How business can lead fight against populism

10 March

By Luke Sayers, Chief Executive Officer, this article appeared in the Australian Financial Review - 9 March 2017

The Australian economic miracle rolls on.

In April it's likely that the anniversary of our 26th year without recession will tick over, putting us into the record books as the country with the longest economic expansion in history.

It's a record that supports the Prime Minister's mantra about there "never being a better time", and while converting this optimism into policy has been challenging, it's welcome encouragement for Australia's business sector to get on with the task of innovating to drive growth. It's a theme I'm hopeful the Prime Minister will return to at The Australian Financial Review Business Summit on Thursday.

Our economic record is all the more remarkable when you consider the economic and political turmoil of the last decade; the financial crisis, the end of the resources boom, domestic political uncertainty and the rise of anti-business and anti-globalisation forces globally.

Australia's success in navigating these challenges can be attributed in equal parts to good luck and good management and as we look ahead it's worth considering the role business can play in maintaining our record run.

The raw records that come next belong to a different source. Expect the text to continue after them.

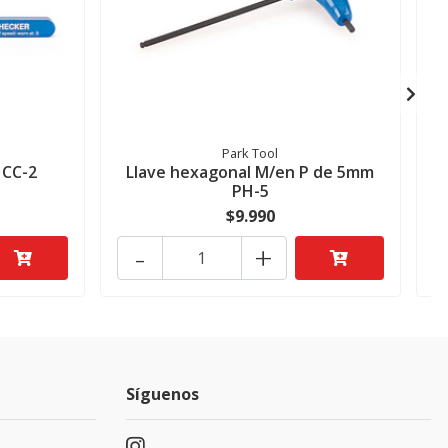
Park Tool
 CC-2
Llave hexagonal M/en P de 5mm
PH-5
$9.990
-
+
Síguenos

Economists argue that sustained growth comes from the "three Ps" of population, productivity and participation. I would argue that there's a fourth and fifth "P" on which all this rests; politics and populism.

The political upheaval sweeping Britain, the US, Europe and nascently here in Australia is being driven by fear of immigration, globalisation, and a sense that the world is changing too quickly.

This fear has manifested as a lack of trust in institutions like government, business and the media.

According to Edelman's recent trust barometer, trust in key institutions in Australian society is at its lowest level. Despite having never had it so good at a headline economic level, individual fears about unemployment housing costs and personal debt are driving feelings of pessimism.

Against this backdrop, or perhaps in spite of it many in business are frustrated by what they see as a lack of progress in crucial areas like tax and industrial relations reform. Yet with trust at a low ebb, the ability for legislators to advocate for reform, let alone achieve it is incredibly difficult.

This frustration also ignores the role business has to play in the trust agenda, and a fundamental truth of conducting business today; that is, that business needs a mandate from society to grow.

It is nearly a year to the day since the Financial Review brought Australia's business and policy elite together to discuss risk arid growth, and what could be done to encourage businesses to take more of the former to stimulate the latter.

As the same group gathers this week to consider questions around growth, we would do well to consider the question "growth for who?”.

For growth to be sustainable it must be inclusive.

Corporate Australia faces a public mat has grown weary of tales of corporate greed and misdemeanour. For business to achieve the reforms it is seeking, it must meaningfully address these issues.

It also needs to do a better job of advocating the important role commerce plays in society, and highlighting how we all benefit from a strong and prosperous business sector.

Yet our advocacy efforts must be tailored to suit the mood of the day. The same Edelman survey that traced the decline of trust also shows that chief executives are perceived as some of the least credible spokesmen on business issues.

The most credible? Employees. The lesson is that people want an authentic message, and they want to hear it from people like them. However to assume this is a communications issue alone - a failure of message transmission - misses the point

Business needs to walk the talk.

We're not suggesting that doing the right thing should be used as a bargaining chip for getting crucial reforms across the line. But if business demonstrates that it is listening and changing, it may find a more sympathetic ear when it speaks.

A more sophisticated approach to advocacy coupled with action that matches the rhetoric will ensure corporate Australia is a constructive contributor to the campaign for reform, and the fight against populism.